Пуаро вопросительно посмотрел на свою собеседницу.
– Думаю, правильно будет сказать, – продолжила миссис Лэйси, – что Сара стала членом общества «завсегдатаев кофеен». Она не ходит на танцы или на свидания, не выезжает в свет в качестве дебютантки – вообще не делает ничего подобного. Вместо этого сняла две довольно противные комнаты в Челси на берегу реки и теперь носит эту смешную одежду, которую все они носят вместе с черными или ярко-зелеными чулками. При этом чулки очень толстые; я всегда думала, что они должны жутко колоться… А еще она прекратила умываться и расчесывать волосы.
– Ça, c’est tout à fait naturelle[11], – вставил Пуаро. – Сейчас такое модно. Потом они из этого вырастают.
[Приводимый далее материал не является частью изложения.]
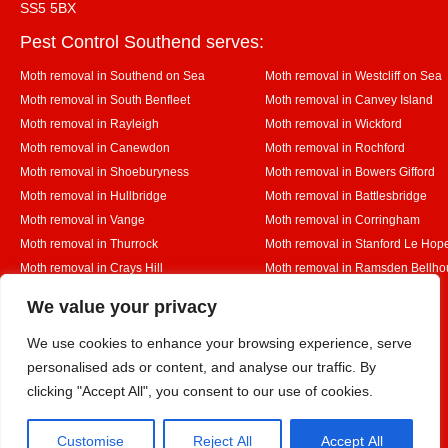
SS5 5BX
Pest Control Southend serves:
Moth removal in Southend on Sea
Moth removal in Westcliff on Sea
Moth removal in South Benfleet
Moth removal in Canvey Island
Moth removal in Rayleigh
Moth removal in Wickford
Moth removal in Canewdon
Moth removal in Rochford
Moth removal in Shoeburyness
Moth removal in Bowers Gifford
Moth removal in Hullbridge
Moth removal in Battlesbridge
Moth removal in Vange
Moth removal in Corringham
Moth removal in Thurrock
Moth removal in Stanford Le Hop
Moth removal in Crays Hill
Moth removal in Ramsden Bellho
Moth removal in Rettendon
Moth removal in Runwell
Designed By
We value your privacy
We use cookies to enhance your browsing experience, serve
personalised ads or content, and analyse our traffic. By
Web3 Marketplace
clicking "Accept All", you consent to our use of cookies.
Customise
Reject All
Accept All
– Знаю, – согласилась с ним миссис Лэйси. – И я не стала бы так волноваться по этому поводу. Но, понимаете, она связалась с этим Дезмондом Ли-Уортли, а у него действительно отвратительная репутация. Он, в некотором роде, живет за счет богатых девушек. Кажется, они по нему просто с ума сходят. Он почти женился на девочке Хоупов, но ее родители учредили над ней опеку. Естественно, что Гораций захотел сделать с Сарой то же самое. Он сказал, что это будет для ее же защиты. Но мне, месье Пуаро, эта идея не очень нравится. То есть я хочу сказать, что они просто убегут в Шотландию, или Ирландию, или в Аргентину, или еще куда-нибудь и там или поженятся, или будут жить вместе без всякой женитьбы. Так что опека или нет, но это, в сущности, не решение проблемы, согласны? Особенно если появится младенец. Тогда придется сдаться и позволить эту свадьбу. А потом, как обычно, – так мне кажется, – через год-два они разведутся. Девочка вернется домой, через пару лет выйдет замуж за кого-нибудь правильного до зевоты – и на этом успокоится. Что меня больше всего удручает, так это наличие малыша, потому что приемный отец, как бы хорош он ни был, это все-таки не то. Нет уж, гораздо лучше поступать так, как это делалось во времена моей юности. Я хочу сказать, что в те годы первый мужчина, в которого ты влюблялась, всегда оказывался нежелательным. Помню, я была страстно влюблена в… как же его звали?… странно, не могу вспомнить его имени, хоть убей! А фамилия у него была Тиббитт. Молодой Тиббитт. Естественно, что мой отец отказал ему от дома, но его стали приглашать на те же самые танцевальные вечера, что и меня, и мы могли танцевать. А иногда сбегали с танцев и просто сидели рядом друг с другом. Или время от времени друзья устраивали пикники и приглашали нас обоих. Это было так волнительно и так запретно, что не могло не нравиться. Но границы, как это делают нынешние девушки, мы никогда не пересекали. И вот постепенно мистер Тиббитт куда-то исчез. И знаете, встретив его через четыре года, я не могла понять, что могла в нем найти! Он оказался скучнейшим молодым человеком. Этакий, знаете ли, вульгаритé. И говорить с ним было совершенно неинтересно.